Emotions flow through a hole in my armor, Showing me that as cruel as I am, that isn't me. The child inside shows his hand, the soft carress of love strokes softly across your picture. I know as much as you do about this. I'm not who I thought I am without my armor, barbs absent, I'm a good man. Well, boy in the state's eyes.
But so much more in yours. You say that I'm extraordinary. You say I'm sweet. I'll admit it. It's true. I'm softhearted. Kind. I aim to heal and never hurt. But it's hard to heal when you've been hurt, so to balance me, you heal where I hurt so I can heal where others hurt. But perhaps that was a truth you didn't want me to blurt.
You seem to fear the attachment as I do. Fear of love without physical presence. Or maybe you fear yourself. As we all do. We fear who we are is not who we need to be. We don masks to please that fact. But perhaps dear, we need to look far beyond that. They call me mean and moody, but you know I'm so much more. You say you are are not the best version of you, but to me you are, and more.
Because although we dream seperately, we come together with ease. But the words I wish to say to you are not what you would ever say. Because open as you are with me, you still have guarded parts I see.
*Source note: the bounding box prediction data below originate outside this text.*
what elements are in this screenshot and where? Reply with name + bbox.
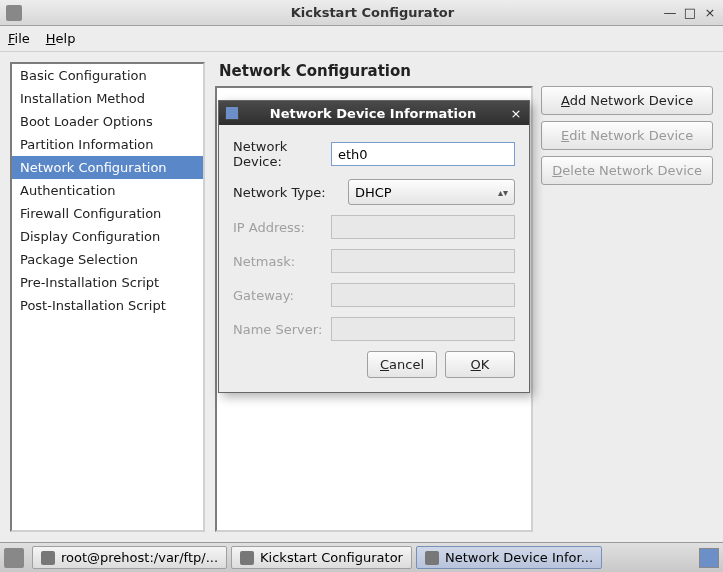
- task-terminal[interactable]: root@prehost:/var/ftp/...: [32, 546, 227, 569]
- sidebar-item-partition[interactable]: Partition Information: [12, 133, 203, 156]
- section-list[interactable]: Basic Configuration Installation Method …: [10, 62, 205, 532]
- minimize-button[interactable]: —: [661, 4, 679, 20]
- network-device-dialog: Network Device Information × Network Dev…: [218, 100, 530, 393]
- ok-button[interactable]: OK: [445, 351, 515, 378]
- device-buttons: Add Network Device Edit Network Device D…: [533, 86, 713, 532]
- label-nameserver: Name Server:: [233, 322, 331, 337]
- terminal-icon: [41, 551, 55, 565]
- cancel-button[interactable]: Cancel: [367, 351, 437, 378]
- taskbar: root@prehost:/var/ftp/... Kickstart Conf…: [0, 542, 723, 572]
- close-button[interactable]: ×: [701, 4, 719, 20]
- app-icon: [6, 5, 22, 21]
- task-label: root@prehost:/var/ftp/...: [61, 550, 218, 565]
- row-gateway: Gateway:: [233, 283, 515, 307]
- label-device: Network Device:: [233, 139, 331, 169]
- window-icon: [425, 551, 439, 565]
- combo-network-type[interactable]: DHCP ▴▾: [348, 179, 515, 205]
- label-gateway: Gateway:: [233, 288, 331, 303]
- input-device[interactable]: [331, 142, 515, 166]
- sidebar-item-auth[interactable]: Authentication: [12, 179, 203, 202]
- dialog-titlebar: Network Device Information ×: [219, 101, 529, 125]
- task-label: Kickstart Configurator: [260, 550, 403, 565]
- input-gateway: [331, 283, 515, 307]
- row-device: Network Device:: [233, 139, 515, 169]
- row-nameserver: Name Server:: [233, 317, 515, 341]
- add-device-button[interactable]: Add Network Device: [541, 86, 713, 115]
- dialog-icon: [225, 106, 239, 120]
- row-netmask: Netmask:: [233, 249, 515, 273]
- chevron-updown-icon: ▴▾: [498, 187, 508, 198]
- label-netmask: Netmask:: [233, 254, 331, 269]
- input-ip: [331, 215, 515, 239]
- window-controls: — □ ×: [661, 4, 719, 20]
- sidebar-item-firewall[interactable]: Firewall Configuration: [12, 202, 203, 225]
- label-ip: IP Address:: [233, 220, 331, 235]
- sidebar-item-postinstall[interactable]: Post-Installation Script: [12, 294, 203, 317]
- edit-device-button[interactable]: Edit Network Device: [541, 121, 713, 150]
- window-titlebar: Kickstart Configurator — □ ×: [0, 0, 723, 26]
- menubar: File Help: [0, 26, 723, 52]
- task-label: Network Device Infor...: [445, 550, 593, 565]
- sidebar-item-packages[interactable]: Package Selection: [12, 248, 203, 271]
- combo-value: DHCP: [355, 185, 392, 200]
- task-dialog[interactable]: Network Device Infor...: [416, 546, 602, 569]
- systray-icon[interactable]: [699, 548, 719, 568]
- menu-help[interactable]: Help: [46, 31, 76, 46]
- delete-device-button[interactable]: Delete Network Device: [541, 156, 713, 185]
- row-type: Network Type: DHCP ▴▾: [233, 179, 515, 205]
- task-kickstart[interactable]: Kickstart Configurator: [231, 546, 412, 569]
- menu-file[interactable]: File: [8, 31, 30, 46]
- sidebar-item-boot-loader[interactable]: Boot Loader Options: [12, 110, 203, 133]
- label-type: Network Type:: [233, 185, 348, 200]
- dialog-body: Network Device: Network Type: DHCP ▴▾ IP…: [219, 125, 529, 392]
- row-ip: IP Address:: [233, 215, 515, 239]
- app-icon: [240, 551, 254, 565]
- window-title: Kickstart Configurator: [22, 5, 723, 20]
- maximize-button[interactable]: □: [681, 4, 699, 20]
- dialog-close-button[interactable]: ×: [507, 104, 525, 122]
- sidebar-item-preinstall[interactable]: Pre-Installation Script: [12, 271, 203, 294]
- dialog-title: Network Device Information: [239, 106, 507, 121]
- sidebar-item-display[interactable]: Display Configuration: [12, 225, 203, 248]
- tray-icon[interactable]: [4, 548, 24, 568]
- sidebar-item-install-method[interactable]: Installation Method: [12, 87, 203, 110]
- dialog-actions: Cancel OK: [233, 351, 515, 378]
- input-netmask: [331, 249, 515, 273]
- input-nameserver: [331, 317, 515, 341]
- sidebar-item-basic[interactable]: Basic Configuration: [12, 64, 203, 87]
- sidebar-item-network[interactable]: Network Configuration: [12, 156, 203, 179]
- section-title: Network Configuration: [215, 62, 713, 80]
Because my dear, you seem to fear what you mean to me, or perhaps you fear what I could mean to you if you allow it to be. I could still write for hours, ask you for days and say please, but unless I was there to breathe the same air, would you ever believe, that for a second, you could ever let the words I have asked for come through.
Because all the others who are there for each other say those three words are true, but I do not care, and I'd probably stop breathing air should I ever hear them from you.
But for now, I'll sit and say ow, because emotions do hurt. But one day I hope that those words do stay true, tis a dream I do dream still today... But should they not, well my feelings will probably rot away, until they're no more and I'll start the search once more, to find the true love that I crave.
Because Although I'm alone, I would like to atone for treating others just one way, I'll stand and I'll shout, let my emotions come out, and let no fear stand in my way. Because I do fear, that it fades year by year, true love is falling away.
So I'll run all about if you still push me out should I stand before you one day. But for now I will be true, and say this to you that I still do love you today, but you have no need to fear, because although I say it clear, it will not change the way I behave.
Well perhaps that's not true, I may be more sweet to you, but it's a smile that I hope to put on your face. So I'll say it once more, and many times more, should you accept it one day, but I cannot force you to feel one certain way, but I truly do hope, that those are words I hear from you one day.